Para tentar resolver essa lacuna legal, tramita no Senado o Projeto de Lei 2.260/2020, de autoria do senador Fabiano Contarato (PT-ES). O texto propõe que, caso a empresa não aceite o retorno do empregado ou não o readapte em nova função, com base em avaliação médica própria, deve assumir o pagamento integral do salário até que nova perícia oficial do INSS seja realizada.
 
“Esse projeto de lei é importante porque ele procura dar uma solução menos onerosa para a situação do limbo previdenciário. Ele reaviva o instituto da reabilitação profissional”, explica o advogado Marco Aurélio Serau Junior, professor da UFPR e diretor científico do Ieprev (Instituto de Estudos Previdenciários).
 
O projeto está parado desde maio de 2023 na Comissão de Assuntos Econômicos (CAE) do Senado. A proposta acrescenta parágrafos ao artigo 60 da Lei 8.213/1991, que trata dos benefícios da Previdência Social, e prevê que, caso o INSS acate posteriormente a avaliação da empresa, os valores pagos a título de salário poderão ser compensados com contribuições previdenciárias patronais. Caso contrário, a empresa arcará com todos os custos do período, sem compensação.
 
Atualmente, o trabalhador afetado por esse vácuo legal costuma recorrer ao Judiciário para garantir o pagamento dos salários. Segundo Ruslan Stuchi, advogado e sócio do Stuchi Advogados, o número de casos cresce à medida que a Previdência endurece os critérios para concessão e prorrogação de benefícios por incapacidade.
 
“Encontramos milhares de casos em que o trabalhador fica sem receber nenhum dinheiro, sem conseguir colocar comida na mesa e pagar suas despesas do cotidiano.

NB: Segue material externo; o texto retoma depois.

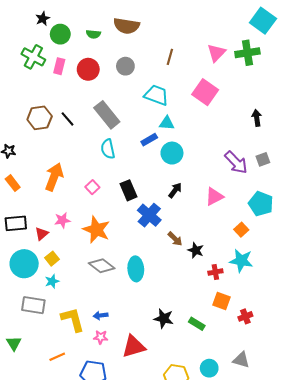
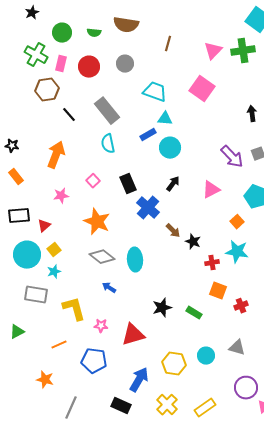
black star: (43, 19) -> (32, 13), moved
brown line: (170, 57) -> (168, 44), moved
brown hexagon: (40, 118) -> (47, 90), moved
orange arrow: (54, 177) -> (56, 155), moved
pink star: (62, 220) -> (61, 196), moved
blue arrow: (101, 315) -> (109, 288), moved, turned 40
black star: (164, 319) -> (162, 308), turned -30
green triangle: (14, 343) -> (17, 332), turned 35

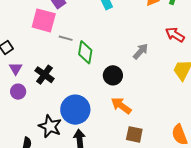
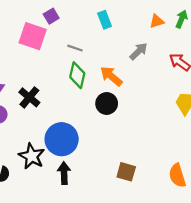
gray line: (66, 38) -> (75, 48), moved
gray arrow: (141, 51) -> (139, 51), moved
orange arrow: (121, 106) -> (111, 76), moved

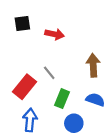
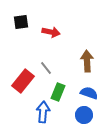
blue arrow: (30, 120) -> (43, 112), moved
blue circle: (74, 123) -> (84, 115), moved

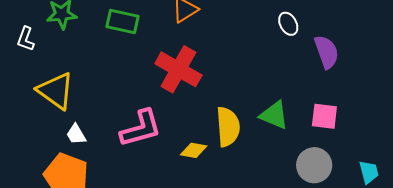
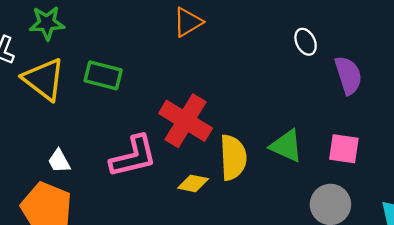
green rectangle: (123, 21) -> (103, 75), moved
red cross: (178, 69) -> (186, 121), moved
yellow triangle: (56, 91) -> (44, 79), moved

É uma situação que leva à marginalização social”, afirma o advogado.
 
Segundo o advogado João Badari, especialista em Direito Previdenciário, trabalhadores com doenças psíquicas e lesões musculoesqueléticas estão entre os mais afetados. “Temos um cliente com depressão severa, considerado apto pelo INSS, mas a empresa não permitiu o retorno. Outro, com lesão cervical, não consegue exercer sua função em uma metalúrgica. Ambos estão sem qualquer renda.”
 
Justiça
 
Recentemente, a 13ª Vara do Trabalho de Natal (RN) condenou uma empresa de cobrança a pagar indenização por danos materiais a um funcionário que ficou mais de seis meses no limbo. Ele foi considerado apto pelo INSS, mas inapto pelo médico do trabalho da empresa, que recusou seu retorno. O juiz Higor Marcelino Sanches determinou o pagamento de salários e considerou que a omissão da empresa violou os princípios da dignidade da pessoa humana e da função social do trabalho.
 
Já no Tribunal Regional do Trabalho da 4ª Região (RS), uma auxiliar administrativa recebeu indenização por danos morais e pagamento de salários após passar por duas avaliações médicas da empresa que constataram sua incapacidade, mesmo após a alta previdenciária.
 
Para Serau Junior, a judicialização é resultado da omissão do Estado em regulamentar a situação. “O Judiciário tem dividido a análise em duas frentes: o restabelecimento do benefício pelo INSS, via Justiça Federal, e o reconhecimento da responsabilidade da empresa, via Justiça do Trabalho.”
 
Baixo impacto às empresas
 
Apesar do receio de que a proposta crie mais encargos trabalhistas, especialistas apontam que o impacto econômico pode ser pequeno. “Como os valores pagos poderão ser compensados com as contribuições previdenciárias patronais, o custo líquido tende a ser baixo”, explica Serau Junior. A lógica é semelhante ao modelo adotado para o salário-maternidade, que também é adiantado pela empresa e ressarcido pela Previdência.
 
Enquanto o projeto não avança no Congresso, sindicatos e advogados seguem cobrando providências para evitar que mais trabalhadores fiquem desamparados. “O Brasil não pode continuar permitindo que um trabalhador doente, que quer retornar ao trabalho, fique abandonado entre dois pareceres médicos conflitantes”, conclui Badari.